Fix: patch the cached module and add `ip_configuration_name` to the tfvars entry (workaround until upstream is fixed):

```bash
# Patch the cached module to accept an override
CACHE=$(find <layer-dir>/.terragrunt-cache -name "module.tf" -path "*/windows_VMsV2/*" | head -1)
sed -i 's/name.*=.*"${local.vm-name}-ipconfig${local.nic_indices\[each.key\] + 1}"/name = try(each.value.ip_configuration_name, "${local.vm-name}-ipconfig${local.nic_indices[each.key] + 1}")/' "$CACHE"
```

Or edit manually — change line:
```hcl
# Before
name = "${local.vm-name}-ipconfig${local.nic_indices[each.key] + 1}"
# After
name = try(each.value.ip_configuration_name, "${local.vm-name}-ipconfig${local.nic_indices[each.key] + 1}")
```

Then set in the NIC config:
```hcl
nic1 = {
  ...
  ip_configuration_name = "ipconfig1"  # preserve the Azure-side name
}
```

> **Cache caveat:** this patch lives only in `.terragrunt-cache` and is overwritten by the next `terragrunt init`. The permanent fix is an upstream module change (see spec below).

---

## Upstream module fix spec: `ip_configuration_name` override

This spec is ready to submit as a PR to the `windows_VMsV2` module repository.

### Problem

When migrating a VM from `windows_VMs` (v1) to `windows_VMsV2` (v2), the NIC ip_configuration name changes from `ipconfig1` (v1 hardcoded) to `${vm-name}-ipconfig1` (v2 default). Azure refuses to rename or delete a primary IP configuration, causing `400 IpConfigDeleteNotSupported` on apply.

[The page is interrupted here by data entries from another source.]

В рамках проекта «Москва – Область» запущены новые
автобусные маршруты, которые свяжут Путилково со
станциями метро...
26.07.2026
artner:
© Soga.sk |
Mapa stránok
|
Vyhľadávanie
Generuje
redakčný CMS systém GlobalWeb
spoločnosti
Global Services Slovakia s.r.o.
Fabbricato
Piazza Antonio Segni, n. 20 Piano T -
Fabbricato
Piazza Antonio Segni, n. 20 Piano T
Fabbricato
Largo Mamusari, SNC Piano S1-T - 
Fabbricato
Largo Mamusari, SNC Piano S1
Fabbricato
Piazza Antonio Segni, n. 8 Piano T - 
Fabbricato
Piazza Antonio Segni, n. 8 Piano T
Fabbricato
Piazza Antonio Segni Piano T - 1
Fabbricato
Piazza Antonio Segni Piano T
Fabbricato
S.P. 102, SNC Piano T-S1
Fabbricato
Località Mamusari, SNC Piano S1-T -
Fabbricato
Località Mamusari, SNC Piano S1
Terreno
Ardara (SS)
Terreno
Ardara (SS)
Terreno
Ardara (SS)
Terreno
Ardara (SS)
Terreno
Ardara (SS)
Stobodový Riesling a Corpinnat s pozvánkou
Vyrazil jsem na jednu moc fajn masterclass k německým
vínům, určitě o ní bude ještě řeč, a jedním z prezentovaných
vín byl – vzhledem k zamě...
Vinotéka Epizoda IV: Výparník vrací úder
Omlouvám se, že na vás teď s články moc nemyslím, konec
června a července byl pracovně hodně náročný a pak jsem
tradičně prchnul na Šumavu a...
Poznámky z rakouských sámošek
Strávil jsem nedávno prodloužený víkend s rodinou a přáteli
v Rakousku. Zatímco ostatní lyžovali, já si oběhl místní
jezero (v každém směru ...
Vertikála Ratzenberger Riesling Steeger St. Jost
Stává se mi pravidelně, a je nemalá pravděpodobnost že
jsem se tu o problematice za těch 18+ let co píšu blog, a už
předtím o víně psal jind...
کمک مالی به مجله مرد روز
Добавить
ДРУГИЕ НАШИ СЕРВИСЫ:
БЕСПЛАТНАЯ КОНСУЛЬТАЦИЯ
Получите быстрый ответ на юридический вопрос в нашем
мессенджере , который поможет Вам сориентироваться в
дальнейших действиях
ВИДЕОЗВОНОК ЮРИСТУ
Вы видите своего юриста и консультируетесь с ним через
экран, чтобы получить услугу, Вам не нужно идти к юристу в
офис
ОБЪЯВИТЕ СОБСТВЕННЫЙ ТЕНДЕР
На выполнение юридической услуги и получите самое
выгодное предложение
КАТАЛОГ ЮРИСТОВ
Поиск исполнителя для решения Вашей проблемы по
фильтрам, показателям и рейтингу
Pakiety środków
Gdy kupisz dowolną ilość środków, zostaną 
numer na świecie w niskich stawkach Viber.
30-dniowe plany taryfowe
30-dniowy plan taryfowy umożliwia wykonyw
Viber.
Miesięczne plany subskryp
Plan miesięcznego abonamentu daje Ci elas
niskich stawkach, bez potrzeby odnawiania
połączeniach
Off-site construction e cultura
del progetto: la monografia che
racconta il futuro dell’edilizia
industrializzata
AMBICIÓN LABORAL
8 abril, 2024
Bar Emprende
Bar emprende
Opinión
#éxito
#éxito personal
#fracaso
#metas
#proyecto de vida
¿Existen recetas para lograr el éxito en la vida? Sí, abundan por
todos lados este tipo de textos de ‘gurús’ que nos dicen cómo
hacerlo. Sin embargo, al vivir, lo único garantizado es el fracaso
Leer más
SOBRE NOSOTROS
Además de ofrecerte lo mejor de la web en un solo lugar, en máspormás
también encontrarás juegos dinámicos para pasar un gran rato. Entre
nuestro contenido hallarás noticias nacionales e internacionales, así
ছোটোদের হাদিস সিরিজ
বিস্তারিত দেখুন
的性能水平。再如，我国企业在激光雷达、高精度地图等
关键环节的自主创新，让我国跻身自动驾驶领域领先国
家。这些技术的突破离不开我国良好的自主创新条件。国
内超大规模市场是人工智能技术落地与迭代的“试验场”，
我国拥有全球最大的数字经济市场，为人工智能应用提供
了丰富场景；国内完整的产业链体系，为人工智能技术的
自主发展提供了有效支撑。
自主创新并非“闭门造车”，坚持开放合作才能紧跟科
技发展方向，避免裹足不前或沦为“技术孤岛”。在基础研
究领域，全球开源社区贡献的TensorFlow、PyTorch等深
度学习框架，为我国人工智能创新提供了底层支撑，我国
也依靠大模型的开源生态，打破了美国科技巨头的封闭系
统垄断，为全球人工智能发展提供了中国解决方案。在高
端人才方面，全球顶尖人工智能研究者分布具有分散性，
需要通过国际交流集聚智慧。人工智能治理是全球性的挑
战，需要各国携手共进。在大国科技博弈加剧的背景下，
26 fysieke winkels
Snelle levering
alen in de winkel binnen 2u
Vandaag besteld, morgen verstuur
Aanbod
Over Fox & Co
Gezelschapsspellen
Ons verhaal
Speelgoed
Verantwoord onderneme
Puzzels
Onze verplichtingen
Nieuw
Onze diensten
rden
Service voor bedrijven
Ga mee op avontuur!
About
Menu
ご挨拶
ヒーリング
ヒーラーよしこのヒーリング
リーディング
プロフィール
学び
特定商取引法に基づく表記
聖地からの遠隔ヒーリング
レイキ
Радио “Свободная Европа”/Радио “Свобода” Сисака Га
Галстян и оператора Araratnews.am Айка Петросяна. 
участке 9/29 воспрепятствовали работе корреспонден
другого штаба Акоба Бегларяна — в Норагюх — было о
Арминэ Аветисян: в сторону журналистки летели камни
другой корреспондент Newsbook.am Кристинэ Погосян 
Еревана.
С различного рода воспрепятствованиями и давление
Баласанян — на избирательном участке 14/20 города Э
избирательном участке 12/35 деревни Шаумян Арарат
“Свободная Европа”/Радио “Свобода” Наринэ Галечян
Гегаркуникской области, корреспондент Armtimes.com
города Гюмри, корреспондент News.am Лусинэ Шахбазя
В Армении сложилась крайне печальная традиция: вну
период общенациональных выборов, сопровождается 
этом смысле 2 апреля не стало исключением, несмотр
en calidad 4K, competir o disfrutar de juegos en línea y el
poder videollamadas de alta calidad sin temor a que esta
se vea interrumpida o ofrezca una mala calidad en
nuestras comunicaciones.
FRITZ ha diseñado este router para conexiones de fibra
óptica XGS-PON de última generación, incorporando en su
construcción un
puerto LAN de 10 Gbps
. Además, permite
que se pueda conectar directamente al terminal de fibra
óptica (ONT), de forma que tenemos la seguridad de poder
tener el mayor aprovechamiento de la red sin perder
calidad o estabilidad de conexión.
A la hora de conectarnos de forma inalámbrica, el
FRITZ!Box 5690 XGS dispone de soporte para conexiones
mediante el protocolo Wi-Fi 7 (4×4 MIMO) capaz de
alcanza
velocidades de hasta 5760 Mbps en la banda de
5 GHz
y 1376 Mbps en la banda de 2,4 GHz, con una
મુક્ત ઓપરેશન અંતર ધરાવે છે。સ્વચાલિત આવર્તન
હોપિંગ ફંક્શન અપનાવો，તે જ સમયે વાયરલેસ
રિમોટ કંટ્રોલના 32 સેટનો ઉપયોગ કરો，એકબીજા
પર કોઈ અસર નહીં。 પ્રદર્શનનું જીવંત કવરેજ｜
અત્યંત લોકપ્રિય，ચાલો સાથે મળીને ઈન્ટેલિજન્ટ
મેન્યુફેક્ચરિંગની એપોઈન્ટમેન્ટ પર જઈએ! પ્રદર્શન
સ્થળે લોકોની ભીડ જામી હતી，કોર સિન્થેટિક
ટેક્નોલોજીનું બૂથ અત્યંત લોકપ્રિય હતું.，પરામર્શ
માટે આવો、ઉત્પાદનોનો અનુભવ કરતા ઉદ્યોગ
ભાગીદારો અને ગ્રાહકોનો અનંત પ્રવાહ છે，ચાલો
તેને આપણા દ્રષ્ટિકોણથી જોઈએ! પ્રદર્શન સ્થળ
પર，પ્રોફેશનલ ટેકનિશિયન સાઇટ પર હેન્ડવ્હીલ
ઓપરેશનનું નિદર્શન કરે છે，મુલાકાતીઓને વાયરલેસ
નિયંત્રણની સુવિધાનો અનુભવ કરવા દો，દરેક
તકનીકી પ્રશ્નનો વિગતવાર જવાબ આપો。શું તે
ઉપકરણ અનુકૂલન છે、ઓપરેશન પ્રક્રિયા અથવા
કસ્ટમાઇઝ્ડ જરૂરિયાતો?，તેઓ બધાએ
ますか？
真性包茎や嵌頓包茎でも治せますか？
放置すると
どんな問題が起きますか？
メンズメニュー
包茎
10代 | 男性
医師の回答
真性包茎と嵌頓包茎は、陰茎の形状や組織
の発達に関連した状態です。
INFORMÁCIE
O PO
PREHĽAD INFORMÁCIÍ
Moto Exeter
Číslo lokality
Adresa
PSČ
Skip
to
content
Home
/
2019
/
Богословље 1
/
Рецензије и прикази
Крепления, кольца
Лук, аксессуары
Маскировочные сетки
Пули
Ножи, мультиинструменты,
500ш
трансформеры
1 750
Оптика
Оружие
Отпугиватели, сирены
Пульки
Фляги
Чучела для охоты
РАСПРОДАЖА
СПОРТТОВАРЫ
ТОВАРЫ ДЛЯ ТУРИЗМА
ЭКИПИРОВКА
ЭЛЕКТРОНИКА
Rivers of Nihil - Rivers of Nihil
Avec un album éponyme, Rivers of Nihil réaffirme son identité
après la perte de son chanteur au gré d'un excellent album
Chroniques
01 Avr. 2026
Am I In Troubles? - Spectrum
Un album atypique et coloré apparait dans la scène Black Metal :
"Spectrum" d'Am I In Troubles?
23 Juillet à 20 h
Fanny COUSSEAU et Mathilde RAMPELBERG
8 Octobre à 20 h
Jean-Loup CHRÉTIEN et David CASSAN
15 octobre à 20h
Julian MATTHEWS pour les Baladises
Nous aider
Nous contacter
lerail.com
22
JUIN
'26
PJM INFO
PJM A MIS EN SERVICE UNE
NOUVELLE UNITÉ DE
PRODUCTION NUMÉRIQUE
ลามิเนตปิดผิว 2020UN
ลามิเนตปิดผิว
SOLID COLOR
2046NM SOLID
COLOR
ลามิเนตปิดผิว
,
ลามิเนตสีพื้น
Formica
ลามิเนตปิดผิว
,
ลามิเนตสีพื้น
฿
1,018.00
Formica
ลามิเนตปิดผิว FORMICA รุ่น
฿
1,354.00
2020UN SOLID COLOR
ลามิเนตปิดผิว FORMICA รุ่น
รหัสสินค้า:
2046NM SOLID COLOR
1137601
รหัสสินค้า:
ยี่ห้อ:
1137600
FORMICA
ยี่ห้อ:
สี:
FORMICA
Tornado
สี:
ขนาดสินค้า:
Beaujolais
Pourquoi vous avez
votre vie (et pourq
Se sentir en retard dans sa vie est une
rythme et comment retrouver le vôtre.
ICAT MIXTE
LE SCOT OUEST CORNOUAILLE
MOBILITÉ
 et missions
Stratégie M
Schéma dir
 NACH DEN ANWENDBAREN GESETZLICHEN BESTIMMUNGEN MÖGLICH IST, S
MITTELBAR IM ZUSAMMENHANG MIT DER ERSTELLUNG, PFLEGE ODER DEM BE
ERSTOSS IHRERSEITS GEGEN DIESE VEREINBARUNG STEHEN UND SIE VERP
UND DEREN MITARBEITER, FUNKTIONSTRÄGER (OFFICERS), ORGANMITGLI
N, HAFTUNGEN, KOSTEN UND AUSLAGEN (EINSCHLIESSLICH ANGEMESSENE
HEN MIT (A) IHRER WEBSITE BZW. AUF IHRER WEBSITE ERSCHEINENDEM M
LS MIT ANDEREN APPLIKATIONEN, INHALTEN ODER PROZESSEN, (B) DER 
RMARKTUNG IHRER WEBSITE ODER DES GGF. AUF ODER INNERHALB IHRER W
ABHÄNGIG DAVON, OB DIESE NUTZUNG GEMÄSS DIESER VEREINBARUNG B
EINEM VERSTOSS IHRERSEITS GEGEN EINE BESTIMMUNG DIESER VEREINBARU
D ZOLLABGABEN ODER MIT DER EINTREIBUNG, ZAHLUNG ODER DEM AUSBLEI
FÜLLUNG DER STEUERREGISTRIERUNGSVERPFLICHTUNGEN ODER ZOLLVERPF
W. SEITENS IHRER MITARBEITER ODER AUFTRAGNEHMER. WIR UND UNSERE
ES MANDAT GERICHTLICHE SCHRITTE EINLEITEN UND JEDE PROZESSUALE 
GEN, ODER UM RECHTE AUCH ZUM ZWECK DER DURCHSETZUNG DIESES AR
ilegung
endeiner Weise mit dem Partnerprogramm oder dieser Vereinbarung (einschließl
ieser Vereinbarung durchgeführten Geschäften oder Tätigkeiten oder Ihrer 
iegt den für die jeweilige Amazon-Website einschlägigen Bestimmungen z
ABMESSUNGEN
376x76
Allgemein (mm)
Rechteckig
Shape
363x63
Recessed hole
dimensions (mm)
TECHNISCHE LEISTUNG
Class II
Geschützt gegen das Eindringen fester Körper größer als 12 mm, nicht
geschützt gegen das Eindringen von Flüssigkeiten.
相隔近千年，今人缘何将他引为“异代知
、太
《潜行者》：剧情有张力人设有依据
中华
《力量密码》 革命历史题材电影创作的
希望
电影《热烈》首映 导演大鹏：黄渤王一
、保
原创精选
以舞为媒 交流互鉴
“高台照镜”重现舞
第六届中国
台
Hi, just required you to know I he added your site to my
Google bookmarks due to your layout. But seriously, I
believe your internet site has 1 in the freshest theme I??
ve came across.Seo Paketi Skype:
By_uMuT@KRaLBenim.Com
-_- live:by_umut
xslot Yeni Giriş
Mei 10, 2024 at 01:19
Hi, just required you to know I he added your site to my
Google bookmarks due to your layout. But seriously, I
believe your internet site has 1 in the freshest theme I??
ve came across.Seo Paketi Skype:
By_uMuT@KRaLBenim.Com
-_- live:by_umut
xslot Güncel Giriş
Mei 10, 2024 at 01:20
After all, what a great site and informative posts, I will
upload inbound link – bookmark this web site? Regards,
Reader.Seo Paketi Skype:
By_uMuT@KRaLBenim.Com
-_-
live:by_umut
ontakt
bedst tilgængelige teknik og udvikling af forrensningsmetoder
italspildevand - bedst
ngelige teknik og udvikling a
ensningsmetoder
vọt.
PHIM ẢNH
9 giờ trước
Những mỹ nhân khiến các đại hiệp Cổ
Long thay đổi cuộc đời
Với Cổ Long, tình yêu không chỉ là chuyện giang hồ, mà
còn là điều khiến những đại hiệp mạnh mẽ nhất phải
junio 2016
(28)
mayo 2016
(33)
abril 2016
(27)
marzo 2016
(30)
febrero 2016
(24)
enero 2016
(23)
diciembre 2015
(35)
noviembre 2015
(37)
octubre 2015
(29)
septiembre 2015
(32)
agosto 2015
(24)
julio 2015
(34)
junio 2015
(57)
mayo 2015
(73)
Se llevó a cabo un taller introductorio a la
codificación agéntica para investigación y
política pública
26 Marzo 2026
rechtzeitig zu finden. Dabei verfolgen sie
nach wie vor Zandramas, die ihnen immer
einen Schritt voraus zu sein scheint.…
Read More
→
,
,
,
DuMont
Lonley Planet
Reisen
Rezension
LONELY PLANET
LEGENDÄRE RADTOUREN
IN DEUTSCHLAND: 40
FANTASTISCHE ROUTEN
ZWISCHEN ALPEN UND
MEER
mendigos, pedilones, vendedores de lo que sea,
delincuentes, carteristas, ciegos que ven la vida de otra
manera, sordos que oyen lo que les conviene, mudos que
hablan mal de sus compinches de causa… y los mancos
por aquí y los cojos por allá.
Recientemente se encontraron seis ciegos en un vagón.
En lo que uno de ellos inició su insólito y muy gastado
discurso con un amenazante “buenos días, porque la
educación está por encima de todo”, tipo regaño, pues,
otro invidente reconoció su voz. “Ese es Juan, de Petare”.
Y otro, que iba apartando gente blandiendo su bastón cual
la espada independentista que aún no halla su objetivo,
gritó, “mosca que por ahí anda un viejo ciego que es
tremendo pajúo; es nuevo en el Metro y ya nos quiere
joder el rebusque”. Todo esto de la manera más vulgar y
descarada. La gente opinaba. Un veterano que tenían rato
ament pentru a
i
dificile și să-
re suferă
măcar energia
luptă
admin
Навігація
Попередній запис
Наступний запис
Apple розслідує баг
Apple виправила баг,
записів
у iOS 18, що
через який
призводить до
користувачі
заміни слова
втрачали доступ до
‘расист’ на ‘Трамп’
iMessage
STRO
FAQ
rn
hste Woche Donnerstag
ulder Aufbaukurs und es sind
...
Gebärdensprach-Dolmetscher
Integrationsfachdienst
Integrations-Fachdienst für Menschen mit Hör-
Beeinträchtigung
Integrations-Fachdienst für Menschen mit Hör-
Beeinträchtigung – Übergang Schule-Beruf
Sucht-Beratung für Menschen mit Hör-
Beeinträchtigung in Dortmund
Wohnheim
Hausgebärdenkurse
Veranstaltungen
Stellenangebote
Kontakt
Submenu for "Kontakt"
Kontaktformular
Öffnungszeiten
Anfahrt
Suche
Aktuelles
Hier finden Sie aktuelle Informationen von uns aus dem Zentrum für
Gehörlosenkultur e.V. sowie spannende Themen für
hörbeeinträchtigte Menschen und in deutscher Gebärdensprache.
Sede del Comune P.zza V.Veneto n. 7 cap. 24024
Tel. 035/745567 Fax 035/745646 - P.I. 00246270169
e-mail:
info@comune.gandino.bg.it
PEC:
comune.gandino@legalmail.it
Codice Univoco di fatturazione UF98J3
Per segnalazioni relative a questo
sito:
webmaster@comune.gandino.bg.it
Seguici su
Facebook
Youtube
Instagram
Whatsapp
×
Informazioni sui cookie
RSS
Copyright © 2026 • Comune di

### Change required in `module.tf`

In the `azurerm_network_interface.vm-nic` resource, `ip_configuration` block:

```hcl
# Current (line ~176)
ip_configuration {
  name = "${local.vm-name}-ipconfig${local.nic_indices[each.key] + 1}"

# Proposed
ip_configuration {
  name = try(each.value.ip_configuration_name, "${local.vm-name}-ipconfig${local.nic_indices[each.key] + 1}")
```

Also update the `azurerm_network_interface_backend_address_pool_association.LB` reference if it hard-codes `ipconfig1` — verify it reads from the NIC resource, not a literal.

### No variable change required

The `each.value` object already accepts arbitrary keys via `any` typing on the NIC map. No variable block change needed.

### Usage in tfvars (after module is updated)

```hcl
nic = {
  nic1 = {
    subnet                        = "MAZ"
    private_ip_address_allocation = "Static"
    private_ip_address            = "10.x.x.x"
    ip_configuration_name         = "ipconfig1"  # only needed for migrated VMs
  }
}
```

### Backward compatibility

Fully backward compatible — `try()` falls back to the existing default when `ip_configuration_name` is absent. No change required for new VMs.